Non rileva ai fini dell’ accertanda responsbabilità la più o meno pericolosità della cosa. In tante situazioni la “cosa” non ha una sua intrinseca pericolosità ma può diventare pericolosa per il concorso di un’agire umano (una pavimentazione di per sé non è pericolosa ma se non segnalo una sua disconnessione potrebbe diventarlo). In questo caso il danneggiato che ha comunque l’onere di dimostrare il nesso di causalità tra la cosa in custodia (qui la scaletta) ed il danno (qui il trauma e la tumefazione) deve altresì dimostrare che lo stato dei luoghi presentava un'obiettiva situazione di pericolosità tale da rendere molto probabile, se non inevitabile, il verificarsi del danno. Non solo. Il danneggiato deve pure dimostrare di aver tenuto un comportamento di cautela posto che il caso fortuito (che libererebbe il custode da ogni responsabilità) può essere integrato anche dal fatto colposo dello stesso danneggiato.
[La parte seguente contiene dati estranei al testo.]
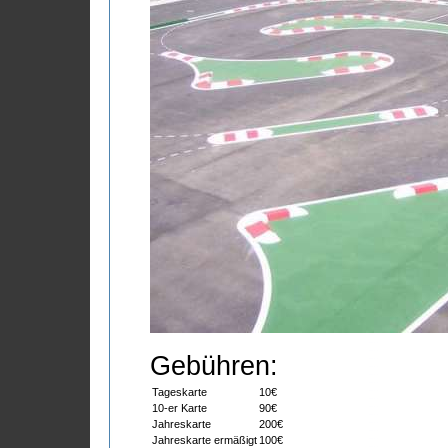
Gebühren:
Tageskarte
10€
10-er Karte
90€
Jahreskarte
200€
Jahreskarte ermäßigt
100€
Nella vicenda scrutinata la scaletta della piscina è oggettivamente priva di intrinseca pericolosità e in corso di causa non sono state accertate anomalie della scaletta; si è pure accertato che il requisito della presenza di gomma antisdrucciolo (ritenuto obbligatorio da Tizia) non è previsto dalle varie normative. Purtroppo per Tizia è’ invece emerso proprio quel fatto colposo dello stesso danneggiato (appunto Tizio) che integrerebbe il c,d. caso fortuito e quindi negherebbe ogni responsabilità in capo al custode (piscina).
Ma quale sarebbe stata la colpa di Tizia?
I gradini delle scalette in uso nelle piscine presentano una c.d. mandorlatura perfettamente visibile ed idonea a garantire su di essa un appoggio sicuro dei piedi. Solo al punto centrale dei gradini stessi, per alcuni centimetri, il metallo si presenta liscio ed è quella parte sulla quale i piedi dell'utente non dovrebbero poggiare. Inoltre la corretta discesa in acqua prevede che le estremità inferiori siano ad una distanza tra esse almeno pari alla larghezza del bacino così da non calcare la parte liscia dei gradini. Inoltre l’utente deve sorreggersi con entrambe le mani sui due sostegni laterali della scaletta. Non adeguarsi a tali prescrizioni equivale ad un uso anomalo della scaletta.
Ebbene, a dire del Tribunale milanese al quale Tizia si rivolge, la scaletta è stata non la causa bensì l'occasione di una caduta frutto di distrazione da parte di Tizia stessa.
Ma da dove trae questa convinzione il Tribunale milanese? La trae proprio dal denuncia di sinistro prodotta in giudizio da Tizia in cui descrive nei termini di cui sopra il fatto. Si legge infatti che Tizia rivolta verso la vasca si accinge a scendere la scaletta di ingresso in acqua, effettuando una rotazione che la porterà spalle alla vasca così scivolando sul gradino e urtando la gamba contro il bordo.
In buona sostanza quanto meno la cosa è intrinsecamente pericolosa (e la scaletta non è pericolosa) quanto più la situazione di possibile pericolo è tale da essere prevista e superata attraverso l'adozione delle normali cautele da parte del danneggiato; e tanto più influente deve considerarsi l'efficienza causale dell'imprudente condotta della vittima, fino ad interromperne il nesso tra la cosa ed il danno ed escludere, dunque, la responsabilità del custode ex art. 2051 c.c. (sul punto si veda Cass. n. 2345/2019; Cass. n. 9315/2019).
Riassumendo Tizia vede respinta la propria richiesta di risarcimento dei danni subiti posto che la condotta imprudente posta in essere è qualificabile come caso fortuito ai fini dell'interruzione del nesso causale. Con conseguente soccombenza nelle spese di lite.